Patrick O’Flynn Patrick O’Flynn

Get ready for Starmer’s Brexit conversion

Photo by Leon Neal/Getty Images

A new problem is looming for Sir Keir Starmer: a leader of the opposition needs some shop windows if he is to get more punters through the doors and his will shortly be getting boarded up.

Prime Minister’s Questions is usually more important to opposition leaders than it is to the actual PM because he must demonstrate that he has the potential to upend the status quo, increasing market share at the expense of the dominant player.

By a quirk of parliament’s amended coronavirus calendar, Sir Keir Starmer still has four PMQs outings in which to strut his stuff before the later than usual summer recess. Yet, methodical and measured though his performances have been, it is fair to say that no trees have been uprooted and the lack of atmosphere in a four-fifths empty chamber is starting to take its toll.

By July, an opposition leader will usually be contemplating his biggest shop window of the year – the party conference and his own keynote speech at it. By convention, that is a moment when broadcasters give top billing to an opposition leader and the wider public casts an eye over the contender for power and what he has set out on his stall. But there will be no Labour Party conference this year – it has fallen victim, already, to Covid-19.

The other staple for an opposition leader looking to burnish credentials as a PM-in-waiting is an overseas tour, during which a choreographed photo-opportunity with a G7-level foreign leader can cast him as a statesman.

Wise old heads around the Labour leader will be fretting

That is also very difficult. For a start, most overseas governments are still focused on fighting coronavirus and have cut visits by foreign dignitaries to a minimum. Furthermore, the key destination – the USA – is out of bounds for multiple reasons: the chaos of Covid, the identity of the occupant of the White House and the fact that it is an election year. Maybe Sir Keir will manage a moment with Merkel or Macron, but a handshake with Potus is for the time being out of reach.

Wise old heads around the Labour leader will be fretting about all this. I recall, many moons ago, having a July drink with one of David Cameron’s press team during Cameron’s five-year stint as opposition leader. He was already anxious about the polls, telling me the rule of thumb was that two points were lost off the Tory score every week Cameron did not secure major coverage on the TV news.

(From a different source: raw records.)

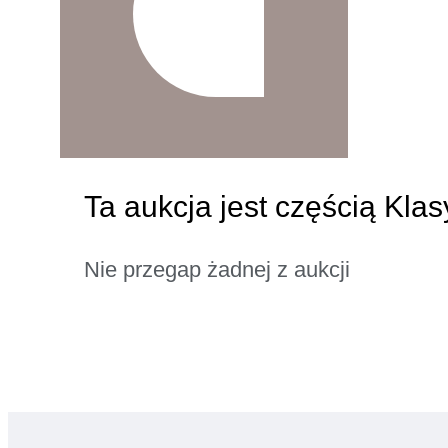
Ta aukcja jest częścią Kla
Nie przegap żadnej z aukcji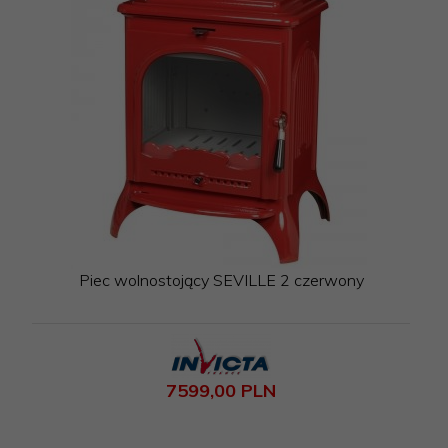
Piec wolnostojący SEVILLE 2 czerwony
7599,
00
PLN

Hence, if three weeks passed without Dave being seen to hug a huskie or roll up his sleeves at a social action project everyone started getting twitchy.

Starmer appears already to have realised the importance of sending out signals to voters who reside outside his usual electoral base. Hence the sacking of Rebecca Long-Bailey, a very well-produced Labour video celebrating Armed Forces Day and a rapid distancing from the militants of Black Lives Matter.

He has also, to the irritation of some Labour members, been in regular contact with Tony Blair, whose first year as Labour leader was marked by the most spectacular signal sent out in modern times by a leader of the opposition to swing voters: the abandonment of Clause IV.

Despite inheriting a comfortable poll lead from the late John Smith and facing a fatigued PM with a tiny majority, Blair was so ruthless about electoral victory that he still set off his mega firework during his first party conference leader’s speech.

There is little doubt that he will be advising Starmer to carry out, in short order, a similar game-changing act or that Starmer will appreciate the need to do so. A low-key summer in which Boris Johnson deploys the PM’s ever-present media pulpit at will and Labour slips back in the polls, running into an autumn without a set-piece conference speech simply will not do.

So, what might be the rocket that Starmer sends up? Clearly it needs to be something that will help reconnect Labour to voters in the old ‘red wall’ seats that were lost in December. But options are limited. The PM has already occupied uber-Keynesian ground on the economy and is regularly showering the NHS with public displays of affection and so will be hard to outflank on those issues.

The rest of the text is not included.